Pettie went to Christ Church College, Oxford, in 1564, and obtained his B.A. in 1569. Little is known about his life thereafter. His most famous literary work, A Petite Pallace of Pettie His Pleasure, first printed in 1576, was modeled on William Painter’s Palace of Pleasure, a more notable anthology of “pleasant histories and excellent novelles” translated from various European sources. Pettie’s collection adds twelve “pretie histories” of love affairs, recycled, with one exception, from classical sources. The book is interesting for being an early work primarily aimed at a female audience.

The dedication of the Petite Pallace, signed “R.B.,” became something of a minor literary mystery, although it is probably an improvisation of Pettie’s rather than an indication of someone else’s involvement in the publication. The same initials are employed as a signature on A New Tragicall Comedie of Apius and Virginia, published in 1575, which is sufficiently close in subject and style to pass as Pettie’s work. However, the only other work definitely attributable to Pettie is a translation of the first three books of Francesco Guazzo’s The Civile Conversation, made from a French version and published in 1581.
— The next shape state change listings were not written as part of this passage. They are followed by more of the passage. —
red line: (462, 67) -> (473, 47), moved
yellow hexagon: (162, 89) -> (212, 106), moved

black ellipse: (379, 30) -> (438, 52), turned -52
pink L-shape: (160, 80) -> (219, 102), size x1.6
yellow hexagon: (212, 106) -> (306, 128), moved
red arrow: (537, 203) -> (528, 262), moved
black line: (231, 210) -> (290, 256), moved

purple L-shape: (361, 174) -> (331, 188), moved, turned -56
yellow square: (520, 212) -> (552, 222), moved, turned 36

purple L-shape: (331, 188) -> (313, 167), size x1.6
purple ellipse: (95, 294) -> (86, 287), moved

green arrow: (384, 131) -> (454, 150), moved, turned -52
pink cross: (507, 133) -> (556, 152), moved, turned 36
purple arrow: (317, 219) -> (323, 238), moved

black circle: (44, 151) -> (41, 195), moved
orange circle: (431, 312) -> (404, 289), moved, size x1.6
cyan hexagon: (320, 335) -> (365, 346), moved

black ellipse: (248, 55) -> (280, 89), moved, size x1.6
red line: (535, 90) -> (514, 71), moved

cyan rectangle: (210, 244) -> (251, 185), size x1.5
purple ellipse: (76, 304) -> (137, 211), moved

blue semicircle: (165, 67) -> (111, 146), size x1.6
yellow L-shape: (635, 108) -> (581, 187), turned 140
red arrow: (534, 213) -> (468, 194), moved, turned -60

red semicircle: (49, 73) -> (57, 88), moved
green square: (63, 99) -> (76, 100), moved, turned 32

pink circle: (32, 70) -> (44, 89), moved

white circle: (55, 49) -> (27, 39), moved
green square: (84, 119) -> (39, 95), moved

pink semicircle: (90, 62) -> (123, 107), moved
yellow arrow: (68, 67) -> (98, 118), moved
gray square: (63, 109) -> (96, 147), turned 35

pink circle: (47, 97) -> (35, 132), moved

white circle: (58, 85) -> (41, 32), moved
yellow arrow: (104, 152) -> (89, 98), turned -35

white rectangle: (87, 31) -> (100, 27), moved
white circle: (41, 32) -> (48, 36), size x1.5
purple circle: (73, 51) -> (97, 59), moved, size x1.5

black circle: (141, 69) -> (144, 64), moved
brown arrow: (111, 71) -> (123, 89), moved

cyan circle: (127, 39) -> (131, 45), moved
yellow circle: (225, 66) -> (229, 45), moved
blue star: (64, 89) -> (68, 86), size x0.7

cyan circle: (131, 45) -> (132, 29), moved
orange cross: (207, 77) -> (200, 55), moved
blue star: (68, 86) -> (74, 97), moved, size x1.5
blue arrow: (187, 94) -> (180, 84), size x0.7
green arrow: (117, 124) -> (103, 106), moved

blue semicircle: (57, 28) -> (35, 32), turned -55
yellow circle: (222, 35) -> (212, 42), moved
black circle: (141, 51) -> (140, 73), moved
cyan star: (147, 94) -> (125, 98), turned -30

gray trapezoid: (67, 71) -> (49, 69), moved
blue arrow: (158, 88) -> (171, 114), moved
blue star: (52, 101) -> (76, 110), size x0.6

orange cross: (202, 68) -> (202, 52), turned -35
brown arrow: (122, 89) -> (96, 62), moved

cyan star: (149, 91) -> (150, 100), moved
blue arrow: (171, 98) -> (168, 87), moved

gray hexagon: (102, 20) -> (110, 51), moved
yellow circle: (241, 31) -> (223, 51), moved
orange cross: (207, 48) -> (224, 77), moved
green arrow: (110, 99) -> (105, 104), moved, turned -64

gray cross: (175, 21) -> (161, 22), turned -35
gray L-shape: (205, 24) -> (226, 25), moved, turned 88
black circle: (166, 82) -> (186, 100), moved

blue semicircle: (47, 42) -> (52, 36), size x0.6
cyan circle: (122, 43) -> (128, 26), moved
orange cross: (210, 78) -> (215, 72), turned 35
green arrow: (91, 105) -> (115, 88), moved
Some aspects of Pettie’s declamatory style anticipate the elaborate diction of John Lyly’s Euphues but there was probably no direct influence. Although his contribution to the evolution of English prose fiction is a distinctly minor one, it remains notable as evidence that the influence of Painter’s work was by no means confined to the playwrights who borrowed his plots. According to Wood, Pettie died in July, 1589.